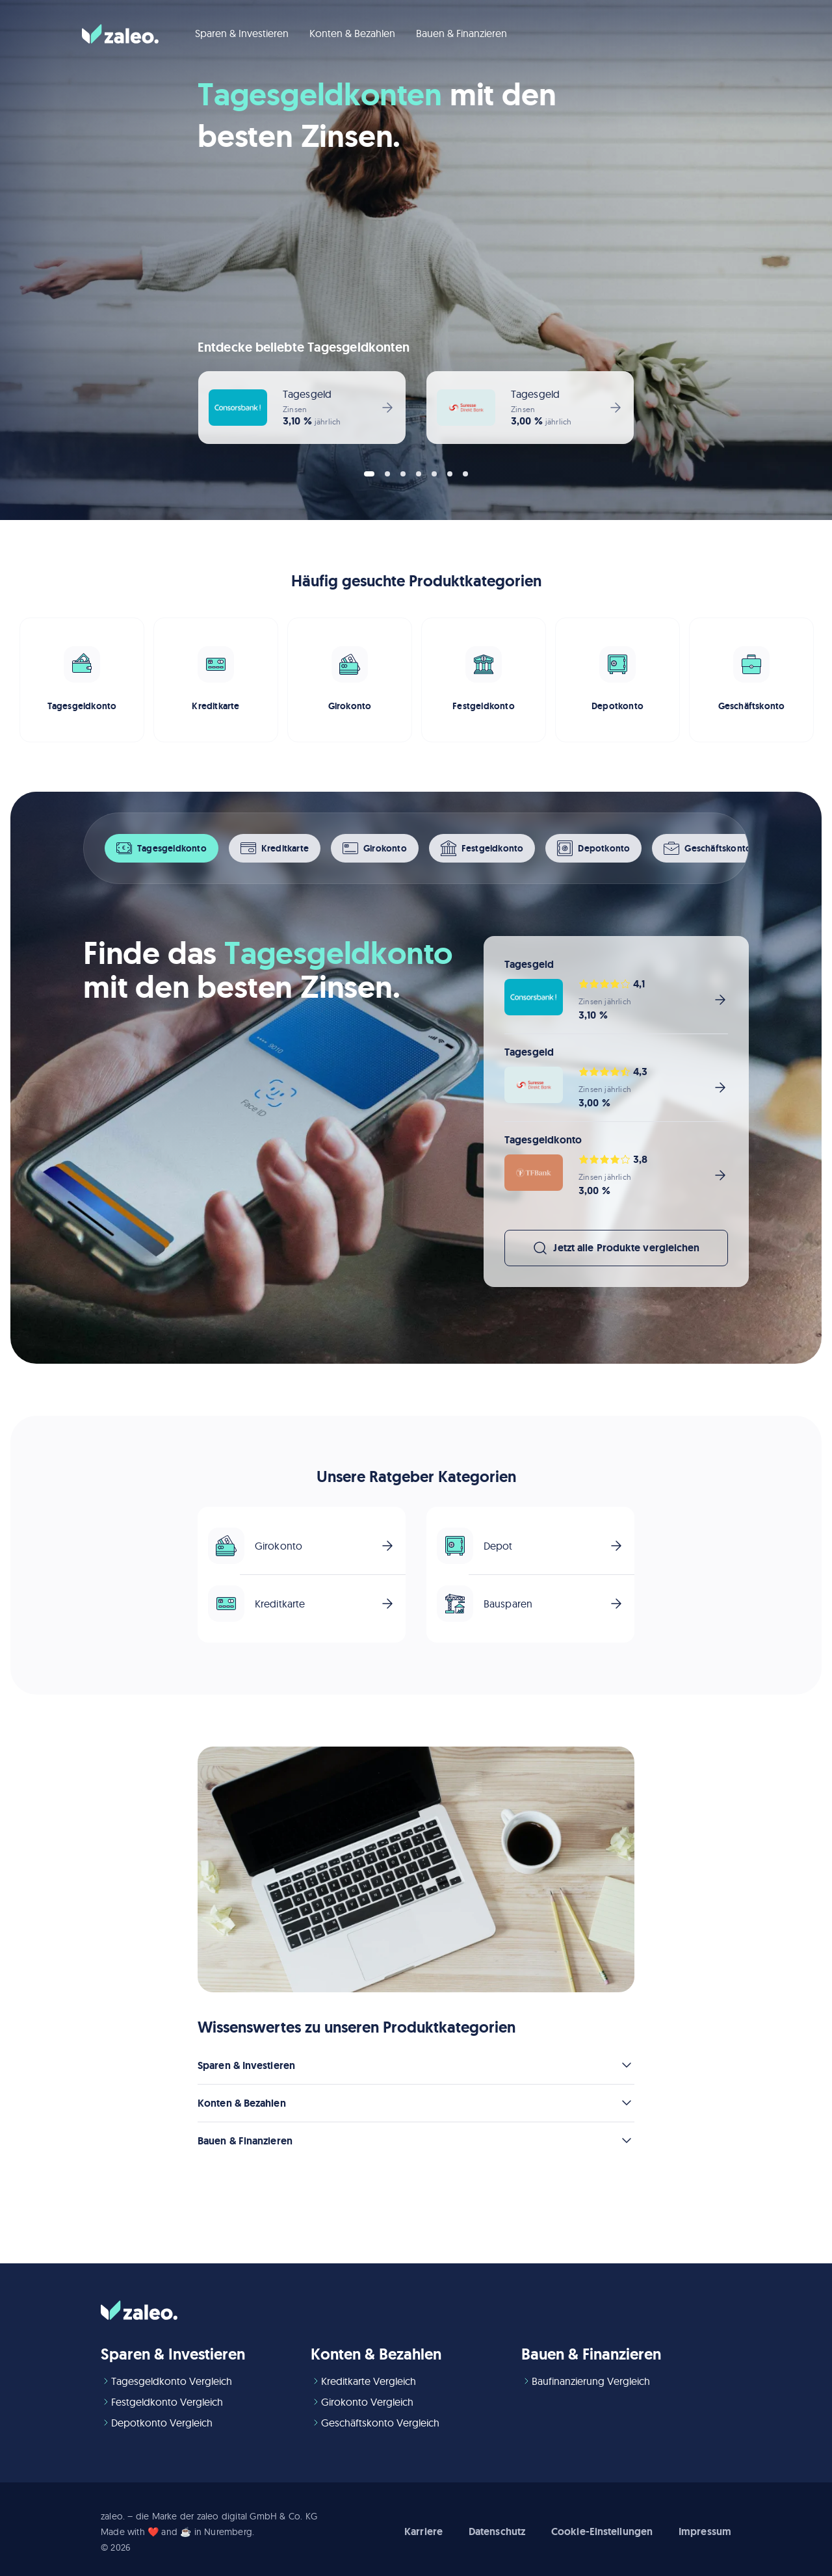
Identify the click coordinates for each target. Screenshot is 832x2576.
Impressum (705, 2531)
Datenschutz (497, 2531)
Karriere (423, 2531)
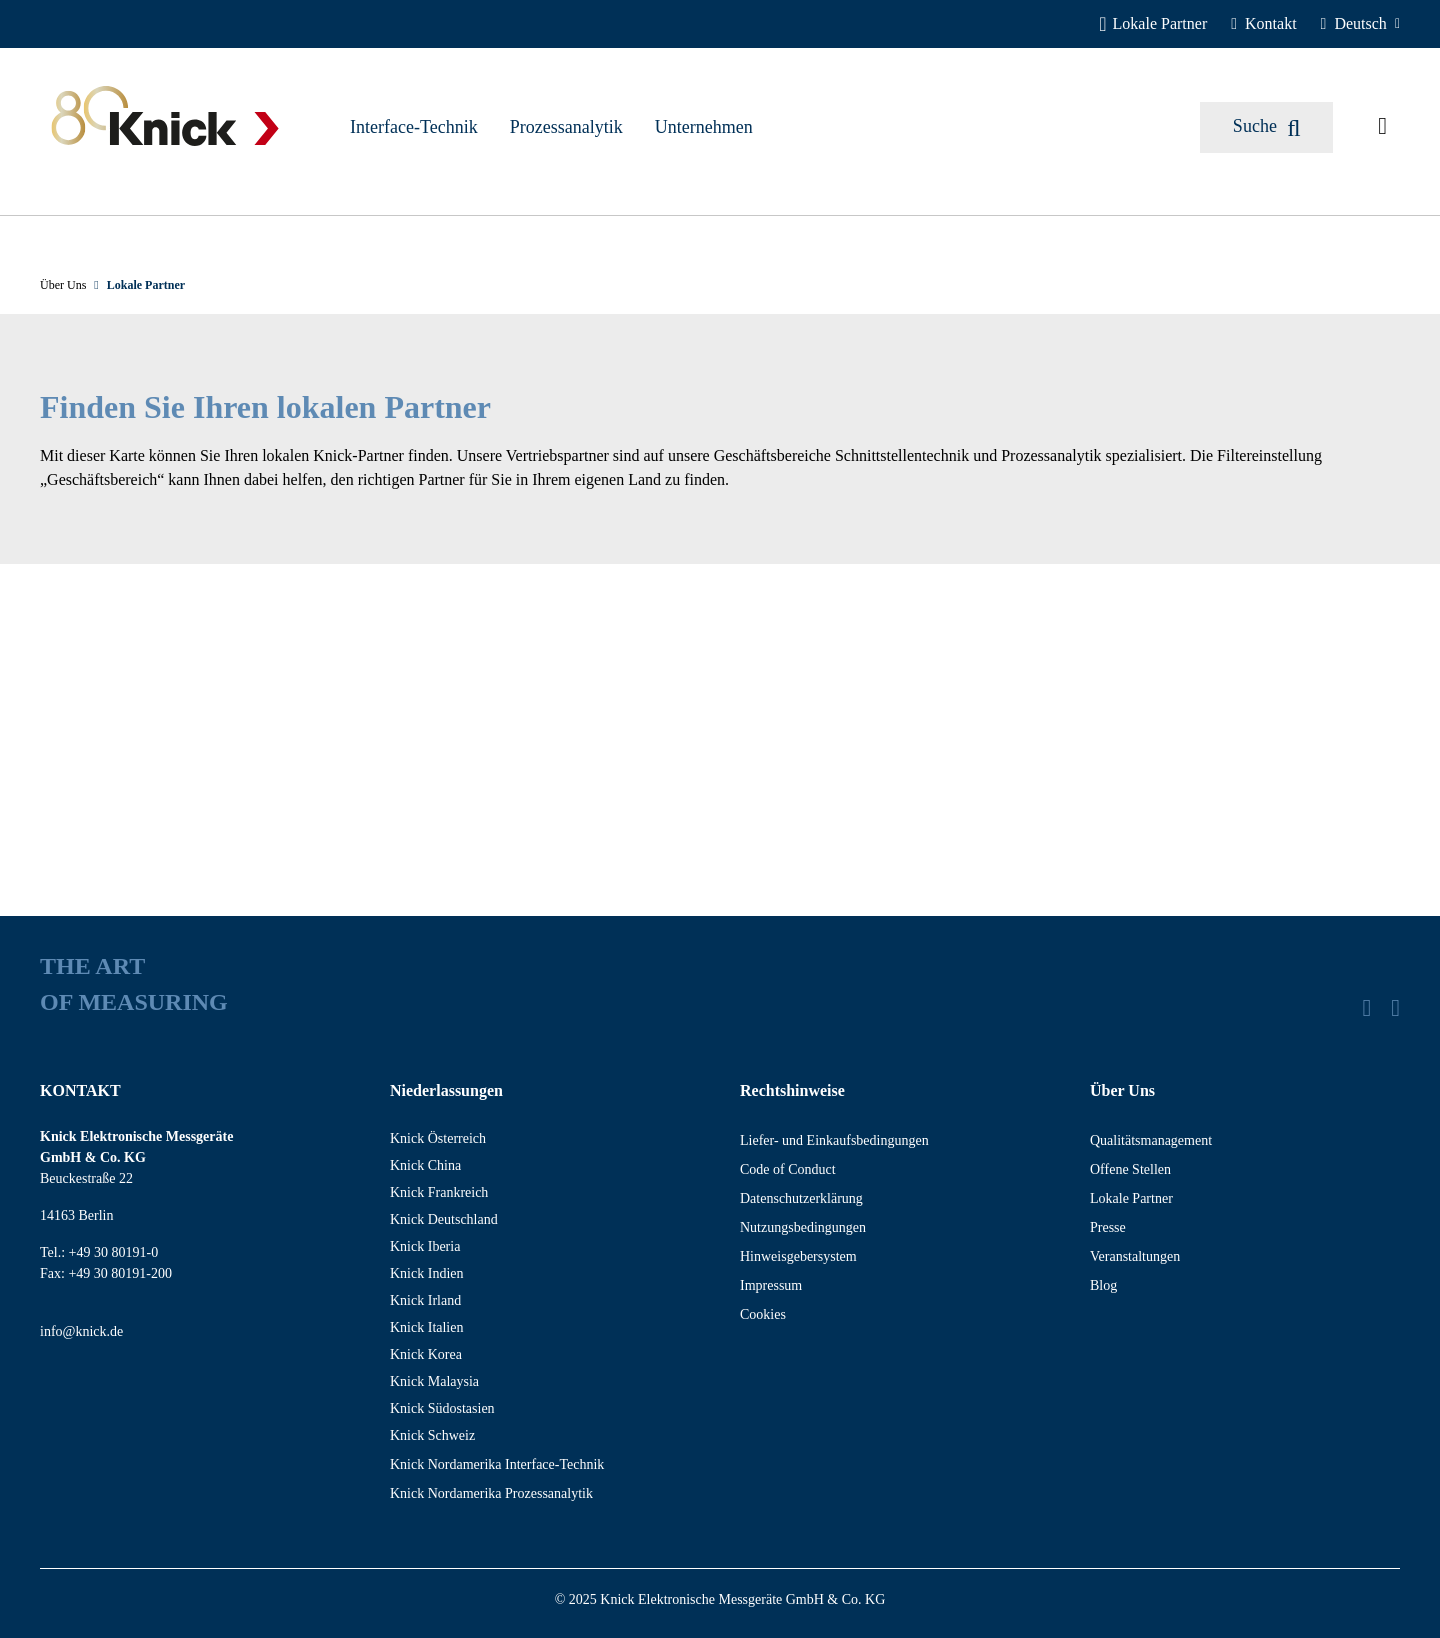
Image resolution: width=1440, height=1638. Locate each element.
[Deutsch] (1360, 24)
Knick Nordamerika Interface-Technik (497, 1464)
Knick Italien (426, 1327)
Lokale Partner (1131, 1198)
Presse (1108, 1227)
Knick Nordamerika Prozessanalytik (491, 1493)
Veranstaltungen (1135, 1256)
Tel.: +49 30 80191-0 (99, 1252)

__TASK PROMPT__
Wherever the string "Nordamerika" occurs in the entries, copy that whole line.

__RESPONSE BELOW__
Knick Nordamerika Interface-Technik (497, 1464)
Knick Nordamerika Prozessanalytik (491, 1493)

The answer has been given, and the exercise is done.